Reproduce the entries below character for character.

=== Begin Enclosure ===

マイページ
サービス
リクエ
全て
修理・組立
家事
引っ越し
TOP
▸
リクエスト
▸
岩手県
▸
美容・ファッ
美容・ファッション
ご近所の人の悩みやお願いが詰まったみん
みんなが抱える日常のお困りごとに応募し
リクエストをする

=== End Enclosure ===

[EXERCISE RESULT]
マイページ
サービス
リクエ
全て
修理・組立
家事
引っ越し
TOP
▸
リクエスト
▸
岩手県
▸
美容・ファッ
美容・ファッション
ご近所の人の悩みやお願いが詰まったみん
みんなが抱える日常のお困りごとに応募し
リクエストをする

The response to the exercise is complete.